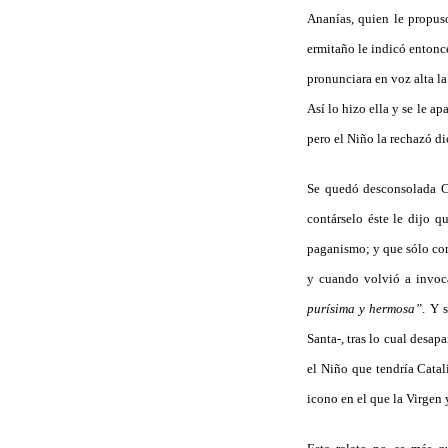
Ananías, quien le propuso
ermitaño le indicó entonce
pronunciara en voz alta l
Así lo hizo ella y se le a
pero el Niño la rechazó di
Se quedó desconsolada Ca
contárselo éste le dijo 
paganismo; y que sólo conv
y cuando volvió a invoca
purísima y hermosa”
. Y 
Santa-, tras lo cual desap
el Niño que tendría Catal
icono en el que la Virgen 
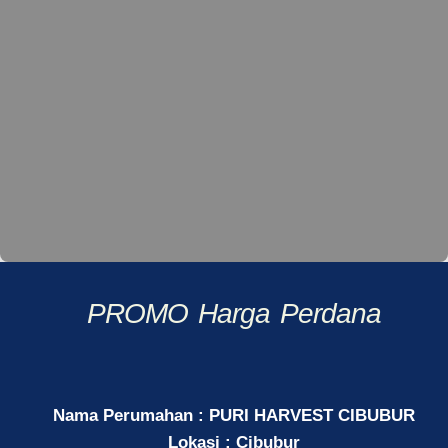
PROMO Harga Perdana
Nama Perumahan : PURI HARVEST CIBUBUR
Lokasi : Cibubur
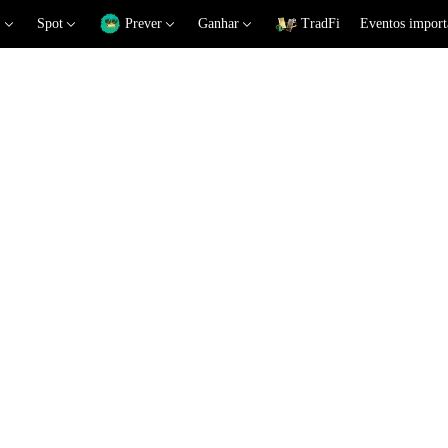
Spot
Prever
Ganhar
TradFi
Eventos import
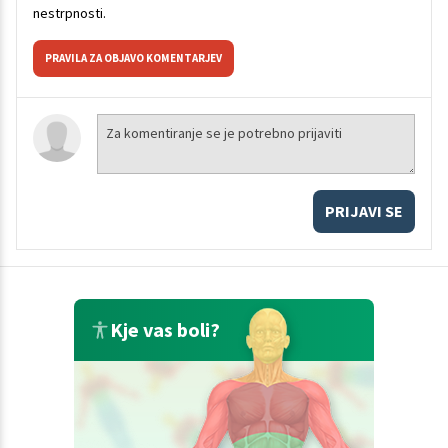
nestrpnosti.
PRAVILA ZA OBJAVO KOMENTARJEV
PRIJAVI SE
Kje vas boli?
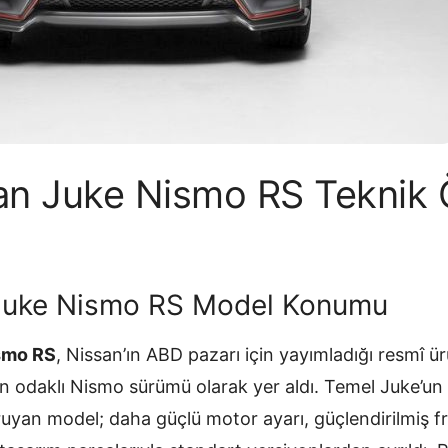
n Juke Nismo RS Teknik Öz
Juke Nismo RS Model Konumu
smo RS
, Nissan’ın ABD pazarı için yayımladığı resmî 
 en odaklı Nismo sürümü olarak yer aldı. Temel Juke’un
uyan model; daha güçlü motor ayarı, güçlendirilmiş fre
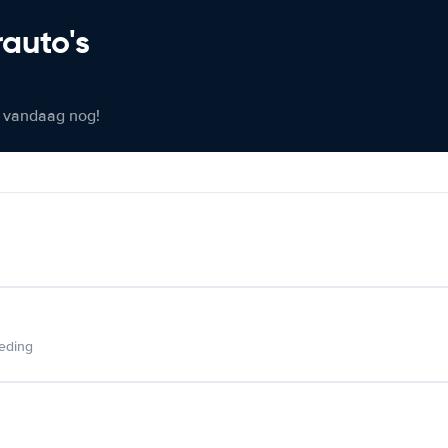
rauto's
er vandaag nog!
ieding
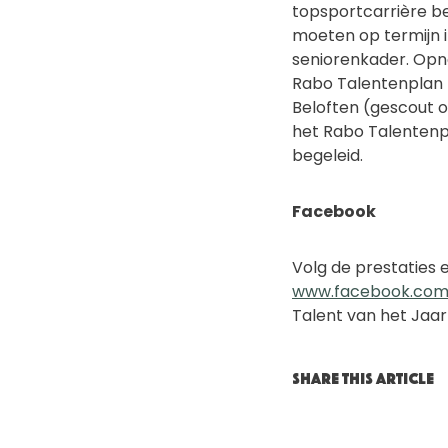
topsportcarrière be
moeten op termijn i
seniorenkader. Opn
Rabo Talentenplan k
Beloften (gescout 
het Rabo Talentenp
begeleid.
Facebook
Volg de prestaties 
www.facebook.com
Talent van het Jaa
SHARE THIS ARTICLE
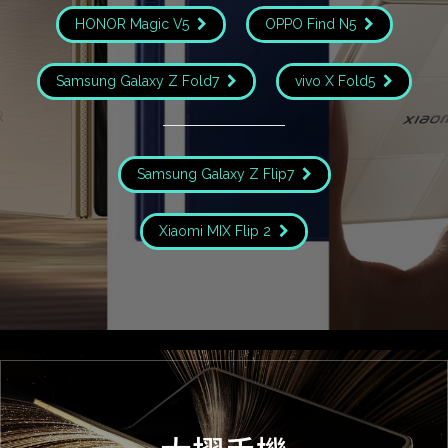
HONOR Magic V5
OPPO Find N5
Samsung Galaxy Z Fold7
vivo X Fold5
Samsung Galaxy Z Flip7
Xiaomi MIX Flip 2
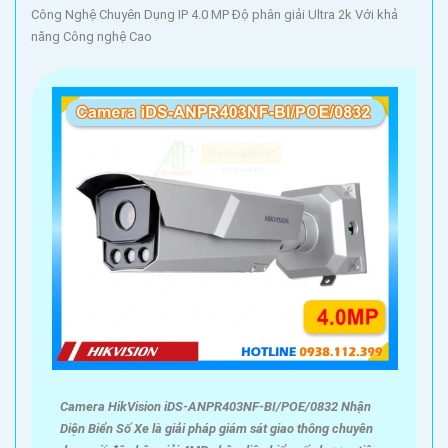
Công Nghệ Chuyên Dụng IP 4.0 MP Độ phân giải Ultra 2k Với khả
năng Công nghệ Cao
Camera HikVision iDS-ANPR403NF-BI/POE/0832 Nhận
Diện Biển Số Xe là giải pháp giám sát giao thông chuyên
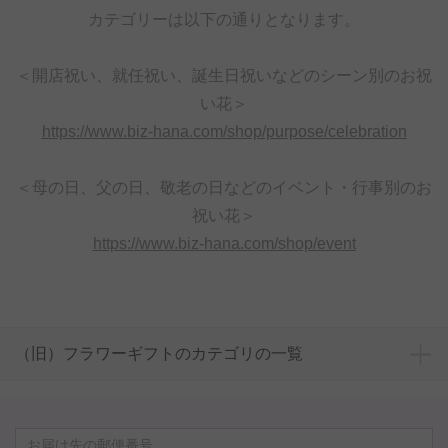
カテゴリーは以下の通りとなります。
＜開店祝い、就任祝い、誕生日祝いなどのシーン別のお祝
い花＞
https://www.biz-hana.com/shop/purpose/celebration
＜母の日、父の日、敬老の日などのイベント・行事別のお
祝い花＞
https://www.biz-hana.com/shop/event
（旧）フラワーギフトのカテゴリの一覧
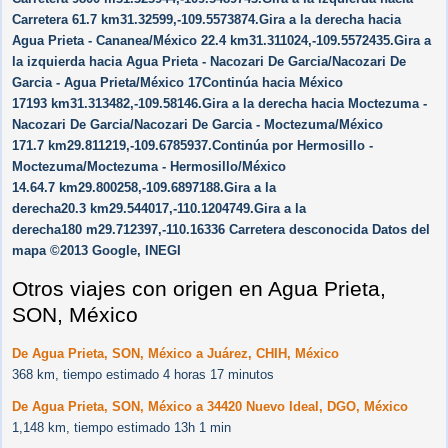
Carretera 61.7 km31.32599,-109.5573874.Gira a la derecha hacia
Agua Prieta - Cananea/​México 22.4 km31.311024,-109.5572435.Gira a
la izquierda hacia Agua Prieta - Nacozari De Garcia/​Nacozari De
Garcia - Agua Prieta/​México 17Continúa hacia México
17193 km31.313482,-109.58146.Gira a la derecha hacia Moctezuma -
Nacozari De Garcia/​Nacozari De Garcia - Moctezuma/​México
171.7 km29.811219,-109.6785937.Continúa por Hermosillo -
Moctezuma/​Moctezuma - Hermosillo/​México
14.64.7 km29.800258,-109.6897188.Gira a la
derecha20.3 km29.544017,-110.1204749.Gira a la
derecha180 m29.712397,-110.16336 Carretera desconocida Datos del
mapa ©2013 Google, INEGI
Otros viajes con origen en Agua Prieta,
SON, México
De Agua Prieta, SON, México a Juárez, CHIH, México
368 km, tiempo estimado 4 horas 17 minutos
De Agua Prieta, SON, México a 34420 Nuevo Ideal, DGO, México
1,148 km, tiempo estimado 13h 1 min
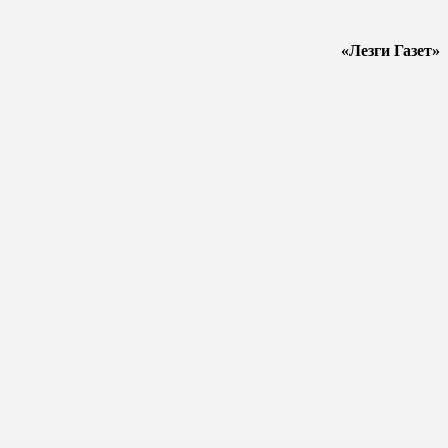
«Лезги Газет»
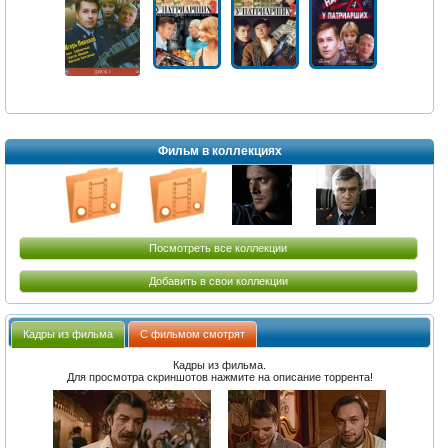
Фильм в коллекциях
Посмотреть все коллекции
Добавить в свои коллекции
Кадры из фильма
С фильмом смотрят
Кадры из фильма.
Для просмотра скриншотов нажмите на описание торрента!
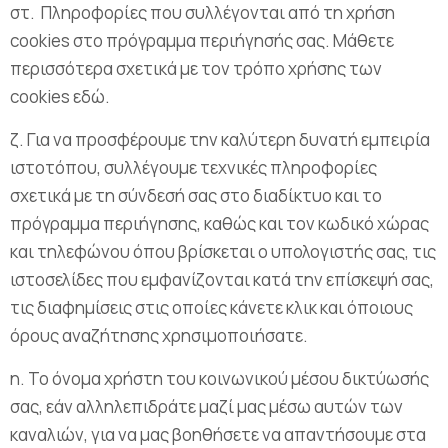
στ. Πληροφορίες που συλλέγονται από τη χρήση
cookies στο πρόγραμμα περιήγησής σας. Μάθετε
περισσότερα σχετικά με τον τρόπο χρήσης των
cookies εδώ.
ζ. Για να προσφέρουμε την καλύτερη δυνατή εμπειρία
ιστοτόπου, συλλέγουμε τεχνικές πληροφορίες
σχετικά με τη σύνδεσή σας στο διαδίκτυο και το
πρόγραμμα περιήγησης, καθώς και τον κωδικό χώρας
και τηλεφώνου όπου βρίσκεται ο υπολογιστής σας, τις
ιστοσελίδες που εμφανίζονται κατά την επίσκεψή σας,
τις διαφημίσεις στις οποίες κάνετε κλικ και όποιους
όρους αναζήτησης χρησιμοποιήσατε.
η. Το όνομα χρήστη του κοινωνικού μέσου δικτύωσής
σας, εάν αλληλεπιδράτε μαζί μας μέσω αυτών των
καναλιών, για να μας βοηθήσετε να απαντήσουμε στα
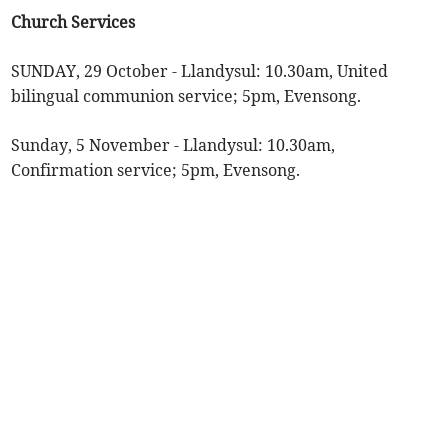
Church Services
SUNDAY, 29 October - Llandysul: 10.30am, United
bilingual communion service; 5pm, Evensong.
Sunday, 5 November - Llandysul: 10.30am,
Confirmation service; 5pm, Evensong.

_ _ _ _

GOAL OF THE EXERCISE: Only these lines should appear in the reply: the one containing "bilingual communion service; 5pm, Evensong.", the last line of the data, and all lines between them, each copied exactly.

RESULT:
bilingual communion service; 5pm, Evensong.
Sunday, 5 November - Llandysul: 10.30am,
Confirmation service; 5pm, Evensong.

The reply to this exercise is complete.